Confartigianato come sta affrontando l’opportunità offerta dalle Smart Cities?
Sulle smart cities in Italia c’è ancora moltissimo da fare e noi ci candidiamo a costruire l’ultimo miglio per città più tecnologiche, ma anche più belle e più vive, nel rispetto dell’identità e delle tradizioni. Le nostre imprese, lo testimonia la partecipazione di grande successo alla San Francisco Design Week con momenti di confronto ad alto livello con la Silicon Valley e il movimento dei makers, producono innovazione, anche di alto livello e con grandi capacità competitive. Fanno innovazione spesso fuori dai laboratori di ricerca e in modo adattivo, ma i risultati possono essere di grande qualità. Ciò detto, anche le micro e piccole imprese possono dire la loro in una riflessione nazionale su come innovare il territorio e l’economia partendo da quelle piattaforme fondamentali che sono le città.
In cosa consiste la tipica competenza artigiana? Come si lega alle piattaforme tecnologiche ?
La capacità delle imprese artigiane, in settori come l’edilizia e l’impiantistica ma non solo, di individuare soluzioni che facciano funzionare le tecnologie, è necessaria per l’implementazione di soluzioni. Senza connettere l’ultimo miglio nessuna tecnologia smart potrà funzionare. Ma il valore delle micro e piccole imprese va oltre. Le nostre imprese sono per la maggior parte attive nelle città, magari spostate in periferia da una politica che relegava la produzione ai margini dei centri urbani e, se possibile, del Paese e del continente. Oggi l’atteggiamento verso il manifatturiero è cambiato e chi produce beni deve riacquistare una nuova centralità anche geografica. Anche in Paesi tradizionalmente legati alla grande industria e ai servizi, come gli Stati Uniti, attraverso il movimento dei makers si è tornati a porre il tema della produzione e dell’artigianalità in luoghi centrali delle città. Le botteghe artigiane hanno contribuito alla forma architettonica e all’organizzazione sociale delle nostre città e questo contributo, opportunamente arricchito dalle tecnologie, è un valore da difendere e rilanciare.
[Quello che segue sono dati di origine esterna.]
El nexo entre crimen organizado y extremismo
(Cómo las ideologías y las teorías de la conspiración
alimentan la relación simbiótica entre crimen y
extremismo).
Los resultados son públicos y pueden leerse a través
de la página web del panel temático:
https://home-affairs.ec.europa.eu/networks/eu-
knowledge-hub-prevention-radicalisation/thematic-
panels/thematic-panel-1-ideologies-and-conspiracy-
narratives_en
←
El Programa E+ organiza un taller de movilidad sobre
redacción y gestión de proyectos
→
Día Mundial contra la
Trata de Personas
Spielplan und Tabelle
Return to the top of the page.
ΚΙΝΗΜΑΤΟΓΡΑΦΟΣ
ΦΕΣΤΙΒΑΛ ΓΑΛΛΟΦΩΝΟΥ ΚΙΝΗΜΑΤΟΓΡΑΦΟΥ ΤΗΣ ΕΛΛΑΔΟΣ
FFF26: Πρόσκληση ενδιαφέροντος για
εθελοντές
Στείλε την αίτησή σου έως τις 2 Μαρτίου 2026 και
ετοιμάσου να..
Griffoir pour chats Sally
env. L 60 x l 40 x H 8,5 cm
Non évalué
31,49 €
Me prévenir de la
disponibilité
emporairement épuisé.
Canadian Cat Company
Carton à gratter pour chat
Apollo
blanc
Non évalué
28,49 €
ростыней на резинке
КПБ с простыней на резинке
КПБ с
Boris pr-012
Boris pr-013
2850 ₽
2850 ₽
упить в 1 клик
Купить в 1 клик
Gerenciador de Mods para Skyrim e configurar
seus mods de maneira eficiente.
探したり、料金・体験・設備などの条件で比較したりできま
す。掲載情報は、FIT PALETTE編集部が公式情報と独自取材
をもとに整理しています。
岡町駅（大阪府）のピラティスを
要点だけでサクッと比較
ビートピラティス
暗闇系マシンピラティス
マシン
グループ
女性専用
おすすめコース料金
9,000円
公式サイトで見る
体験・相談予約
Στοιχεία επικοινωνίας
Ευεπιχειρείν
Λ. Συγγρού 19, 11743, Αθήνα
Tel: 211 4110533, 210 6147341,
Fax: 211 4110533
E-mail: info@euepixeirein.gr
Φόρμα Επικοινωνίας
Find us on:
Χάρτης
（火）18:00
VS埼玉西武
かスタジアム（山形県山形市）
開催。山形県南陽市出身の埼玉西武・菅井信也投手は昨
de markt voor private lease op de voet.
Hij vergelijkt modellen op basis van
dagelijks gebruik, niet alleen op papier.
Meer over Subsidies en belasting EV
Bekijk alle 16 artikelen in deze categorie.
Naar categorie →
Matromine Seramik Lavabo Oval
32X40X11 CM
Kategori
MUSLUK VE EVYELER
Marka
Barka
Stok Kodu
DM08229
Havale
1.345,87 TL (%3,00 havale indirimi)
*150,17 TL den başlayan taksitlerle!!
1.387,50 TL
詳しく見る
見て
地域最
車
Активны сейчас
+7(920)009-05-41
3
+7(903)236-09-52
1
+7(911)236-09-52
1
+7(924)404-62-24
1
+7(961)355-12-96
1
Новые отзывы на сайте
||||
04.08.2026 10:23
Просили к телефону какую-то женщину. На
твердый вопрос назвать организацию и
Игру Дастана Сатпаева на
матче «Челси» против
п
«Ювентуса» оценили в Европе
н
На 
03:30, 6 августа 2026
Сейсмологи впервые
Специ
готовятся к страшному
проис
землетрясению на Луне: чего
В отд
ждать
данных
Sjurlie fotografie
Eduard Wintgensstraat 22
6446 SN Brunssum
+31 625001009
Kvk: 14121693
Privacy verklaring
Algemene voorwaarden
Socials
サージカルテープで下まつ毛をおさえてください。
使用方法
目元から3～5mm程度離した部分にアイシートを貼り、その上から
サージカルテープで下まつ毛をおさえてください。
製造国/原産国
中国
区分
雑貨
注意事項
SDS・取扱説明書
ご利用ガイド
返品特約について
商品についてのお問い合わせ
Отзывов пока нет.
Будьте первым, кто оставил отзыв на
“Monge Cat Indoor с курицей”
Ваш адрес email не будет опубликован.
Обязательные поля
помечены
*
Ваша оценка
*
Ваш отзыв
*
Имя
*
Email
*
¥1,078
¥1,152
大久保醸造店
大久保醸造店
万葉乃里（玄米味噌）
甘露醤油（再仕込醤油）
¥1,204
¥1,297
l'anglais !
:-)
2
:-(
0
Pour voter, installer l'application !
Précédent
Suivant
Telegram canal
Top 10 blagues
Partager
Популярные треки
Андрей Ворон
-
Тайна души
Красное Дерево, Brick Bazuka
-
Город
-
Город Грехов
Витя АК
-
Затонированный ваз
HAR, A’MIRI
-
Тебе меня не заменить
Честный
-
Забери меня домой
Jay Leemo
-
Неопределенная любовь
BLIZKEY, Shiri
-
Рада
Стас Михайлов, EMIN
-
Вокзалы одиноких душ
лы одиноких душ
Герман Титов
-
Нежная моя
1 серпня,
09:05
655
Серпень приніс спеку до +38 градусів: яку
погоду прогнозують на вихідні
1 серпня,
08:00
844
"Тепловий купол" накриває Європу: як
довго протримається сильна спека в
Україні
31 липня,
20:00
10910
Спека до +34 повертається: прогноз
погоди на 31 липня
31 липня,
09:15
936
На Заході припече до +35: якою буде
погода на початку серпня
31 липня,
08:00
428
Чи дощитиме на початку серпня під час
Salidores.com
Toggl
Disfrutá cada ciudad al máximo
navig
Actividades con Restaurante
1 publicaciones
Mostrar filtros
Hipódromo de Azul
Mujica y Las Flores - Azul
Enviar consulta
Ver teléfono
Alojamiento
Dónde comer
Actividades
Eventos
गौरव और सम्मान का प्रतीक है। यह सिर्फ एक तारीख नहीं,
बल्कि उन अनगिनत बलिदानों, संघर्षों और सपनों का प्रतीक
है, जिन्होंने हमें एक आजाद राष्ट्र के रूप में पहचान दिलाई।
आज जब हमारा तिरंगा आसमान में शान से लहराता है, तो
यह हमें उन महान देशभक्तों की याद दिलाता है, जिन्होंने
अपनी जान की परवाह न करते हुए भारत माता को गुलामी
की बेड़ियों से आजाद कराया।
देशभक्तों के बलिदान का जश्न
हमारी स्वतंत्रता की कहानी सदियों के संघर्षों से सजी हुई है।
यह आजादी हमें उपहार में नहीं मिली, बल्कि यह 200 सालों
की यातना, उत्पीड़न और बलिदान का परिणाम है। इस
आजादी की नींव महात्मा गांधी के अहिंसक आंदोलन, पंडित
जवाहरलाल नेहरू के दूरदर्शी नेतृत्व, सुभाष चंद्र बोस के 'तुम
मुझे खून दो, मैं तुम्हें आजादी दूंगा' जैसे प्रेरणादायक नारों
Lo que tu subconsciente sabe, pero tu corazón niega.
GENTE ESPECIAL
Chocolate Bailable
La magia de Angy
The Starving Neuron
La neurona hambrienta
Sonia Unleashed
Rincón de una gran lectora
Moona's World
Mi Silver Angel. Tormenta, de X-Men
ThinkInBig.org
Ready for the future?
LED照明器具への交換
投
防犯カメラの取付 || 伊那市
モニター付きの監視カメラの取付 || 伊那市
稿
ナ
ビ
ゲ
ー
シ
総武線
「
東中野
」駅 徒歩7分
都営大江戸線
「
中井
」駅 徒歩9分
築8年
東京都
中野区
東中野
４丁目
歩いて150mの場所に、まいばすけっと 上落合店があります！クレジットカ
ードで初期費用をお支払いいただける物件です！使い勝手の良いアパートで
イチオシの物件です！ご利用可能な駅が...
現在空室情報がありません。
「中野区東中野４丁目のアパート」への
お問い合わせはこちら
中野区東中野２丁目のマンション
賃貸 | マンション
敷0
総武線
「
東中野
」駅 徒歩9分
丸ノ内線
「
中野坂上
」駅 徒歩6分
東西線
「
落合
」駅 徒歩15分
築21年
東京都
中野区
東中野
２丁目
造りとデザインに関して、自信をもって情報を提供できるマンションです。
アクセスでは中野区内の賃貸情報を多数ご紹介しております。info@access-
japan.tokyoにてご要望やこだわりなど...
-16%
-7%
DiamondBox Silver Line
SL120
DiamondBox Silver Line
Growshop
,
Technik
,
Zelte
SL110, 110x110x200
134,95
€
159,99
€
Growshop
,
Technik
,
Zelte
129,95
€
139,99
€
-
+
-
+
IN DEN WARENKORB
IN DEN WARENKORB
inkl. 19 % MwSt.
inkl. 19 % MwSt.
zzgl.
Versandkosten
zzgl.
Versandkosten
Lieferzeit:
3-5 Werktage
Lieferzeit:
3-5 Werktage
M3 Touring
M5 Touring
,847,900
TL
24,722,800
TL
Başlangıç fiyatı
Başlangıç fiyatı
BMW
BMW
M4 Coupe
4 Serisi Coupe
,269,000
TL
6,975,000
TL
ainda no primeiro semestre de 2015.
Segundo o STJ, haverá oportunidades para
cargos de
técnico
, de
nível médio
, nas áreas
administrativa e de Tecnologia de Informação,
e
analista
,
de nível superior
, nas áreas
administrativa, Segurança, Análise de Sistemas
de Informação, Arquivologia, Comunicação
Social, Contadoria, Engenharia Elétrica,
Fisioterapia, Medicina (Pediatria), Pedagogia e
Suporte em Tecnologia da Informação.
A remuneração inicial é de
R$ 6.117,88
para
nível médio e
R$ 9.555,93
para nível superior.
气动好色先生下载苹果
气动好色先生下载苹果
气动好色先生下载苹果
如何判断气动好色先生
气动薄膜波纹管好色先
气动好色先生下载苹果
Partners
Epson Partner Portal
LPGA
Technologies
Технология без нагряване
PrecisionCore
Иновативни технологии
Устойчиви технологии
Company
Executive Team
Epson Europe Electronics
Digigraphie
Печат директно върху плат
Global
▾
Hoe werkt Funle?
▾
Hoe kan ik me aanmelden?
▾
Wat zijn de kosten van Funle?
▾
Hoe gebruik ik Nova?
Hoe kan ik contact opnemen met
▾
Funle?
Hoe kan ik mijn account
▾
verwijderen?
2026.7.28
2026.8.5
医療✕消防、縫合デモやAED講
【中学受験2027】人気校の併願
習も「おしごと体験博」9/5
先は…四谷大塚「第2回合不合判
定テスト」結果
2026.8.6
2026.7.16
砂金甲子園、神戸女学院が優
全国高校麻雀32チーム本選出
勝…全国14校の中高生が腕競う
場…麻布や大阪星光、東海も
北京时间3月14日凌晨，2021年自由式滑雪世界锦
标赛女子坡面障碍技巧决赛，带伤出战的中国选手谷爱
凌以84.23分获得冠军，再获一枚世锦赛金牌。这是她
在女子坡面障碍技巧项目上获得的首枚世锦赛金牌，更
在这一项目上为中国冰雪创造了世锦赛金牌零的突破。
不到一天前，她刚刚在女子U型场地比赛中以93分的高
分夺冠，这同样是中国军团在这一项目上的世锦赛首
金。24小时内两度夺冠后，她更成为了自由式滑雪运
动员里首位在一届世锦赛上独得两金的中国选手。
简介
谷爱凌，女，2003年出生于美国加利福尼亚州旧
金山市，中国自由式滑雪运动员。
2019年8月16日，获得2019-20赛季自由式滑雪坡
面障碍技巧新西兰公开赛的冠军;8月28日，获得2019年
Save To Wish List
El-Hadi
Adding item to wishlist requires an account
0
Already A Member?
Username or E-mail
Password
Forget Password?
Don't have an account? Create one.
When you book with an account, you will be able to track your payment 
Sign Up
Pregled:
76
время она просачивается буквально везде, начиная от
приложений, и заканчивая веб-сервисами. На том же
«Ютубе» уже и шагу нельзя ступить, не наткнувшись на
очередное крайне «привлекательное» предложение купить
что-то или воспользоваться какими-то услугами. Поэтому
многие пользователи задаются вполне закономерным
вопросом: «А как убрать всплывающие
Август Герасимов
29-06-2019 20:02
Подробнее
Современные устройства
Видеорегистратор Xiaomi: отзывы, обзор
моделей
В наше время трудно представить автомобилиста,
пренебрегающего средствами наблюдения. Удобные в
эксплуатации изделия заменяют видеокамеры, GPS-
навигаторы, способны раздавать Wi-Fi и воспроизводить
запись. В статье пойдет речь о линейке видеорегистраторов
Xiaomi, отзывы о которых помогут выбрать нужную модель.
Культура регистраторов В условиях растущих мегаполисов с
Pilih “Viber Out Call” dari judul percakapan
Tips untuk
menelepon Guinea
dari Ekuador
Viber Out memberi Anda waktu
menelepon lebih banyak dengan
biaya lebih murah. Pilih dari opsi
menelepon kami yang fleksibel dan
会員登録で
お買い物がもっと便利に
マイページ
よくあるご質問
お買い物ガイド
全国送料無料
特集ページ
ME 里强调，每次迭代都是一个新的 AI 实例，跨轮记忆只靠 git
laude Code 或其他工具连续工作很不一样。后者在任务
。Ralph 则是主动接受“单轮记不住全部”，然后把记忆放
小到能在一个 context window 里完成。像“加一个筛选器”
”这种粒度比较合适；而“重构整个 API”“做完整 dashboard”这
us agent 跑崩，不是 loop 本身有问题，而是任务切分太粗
Questa rinascita della manifattura urbana (e dei makers) è stata colta dai bandi sulle Smart Cities?
Le politiche pubbliche su smart cities scontano una sorta di pregiudizio sulle capacità innovative delle micro e piccole imprese e al contrario eccessiva fiducia nelle soluzioni dei grandi vendor tecnologici e nella capacità di innovazione derivante dal procurement pubblico. Come risultato, i bandi smart cities richiedevano partnership e investimenti e si rivolgevano a soluzioni fuori scala rispetto alle potenzialità e alle esigenze delle Mpmi. Bisogna ripensare l’approccio a livello centrale e locale, promuovendo la ricerca di soluzioni concrete a problemi reali e coinvolgendo il patrimonio di cultura e capacità innovativa dei piccoli, per dimensione ma non per capacità.